Let It Be*
Starring as Paul McCartney on Bluthner piano: Charles Nagy
A Bridgeport, CT native, Charles Harrison Nagy attended high school at Roger Ludlowe High School in Fairfield, CT. He excelled in both baseball and football. After securing a scholarship at the University of Connecticut, he would go on to earn Big East pitcher of the year in 1987 and 1988. The Tribe drafted him with the 17th pick of the first round in a988, making him the first UConn Huskie to be drafted that high.
He did not report right away to the Indians minor league system as he was tabbed as member of the 1988 Seoul Olympic team. He and the rest of the USA team won demonstration medals for beating Japan. In 1989, the Indians started him of at Kinston (Carolina-A+) and he dominated, 8-4 in 13 starts, 1.51 ERA and 99 K in 95.1 IP. He was promoted to Canton-Akron (Eastern-AA) and ended up 4-5 in 14 starts and a 3.35 ERA with 65 K in 94 IP. Prior to 1990, Baseball America dubbed him the #27 prospect. Nagy repeated AA and definitely improved, 13-8 in 23 starts, 2.52 ERA, 99 K in 175 IP. He made three starts right before the All-Star break and then returned in late August, this time for good. As he still qualified as a rookie, Baseball America this time slotted him at #56 heading into 1991.

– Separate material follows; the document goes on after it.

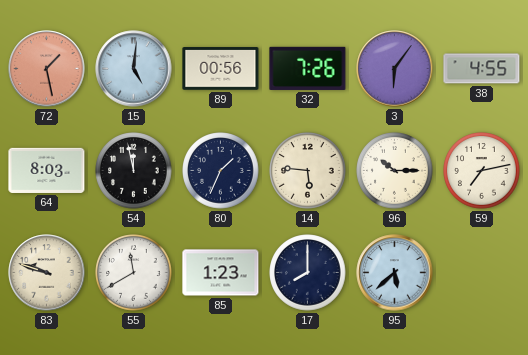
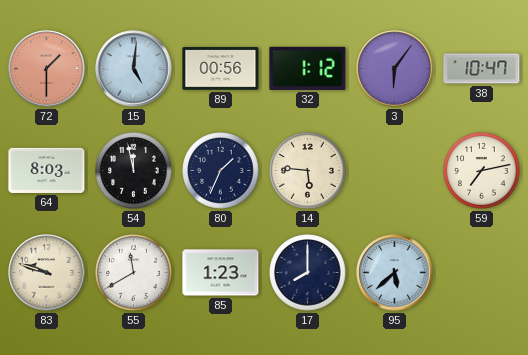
72: 1:28 -> 1:30
32: 7:26 -> 1:12
38: 4:55 -> 10:47
96: 10:15 -> none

Nagy would become a mainstay in the rotation from 1991 through 1999, with one hiccup in 1993 where he only made 9 starts due to a torn labrum. His first full season in 1991 was nothing special, 10-15 and a 4.13 ERA (101 ERA+) in 33 starts, but he did place 8th in Rookie of the Year voting. He broke out in 1992, 17-10 with a 2.96 ERA (132 ERA+) and 169 K in 252 IP, making the All-Star team and finishing 7th in Cy Young voting. Nagy looked fully recovered from his injury in 1994, 10-8 with a 3.45 ERA (135 ERA+) in 23 starts. But in the magical 1995 season, he was barely league average, 16-6 with a 4.55 ERA (103 ERA+) in 29 starts, but due to the wins and the dominant roster he still finished 8th in Cy Young voting. 1996 was his Nagy’s last dominant season, 17-5, 3.41 ERA (143 ERA+) in 32 starts with another All-Star nod and 4th in Cy Young voting.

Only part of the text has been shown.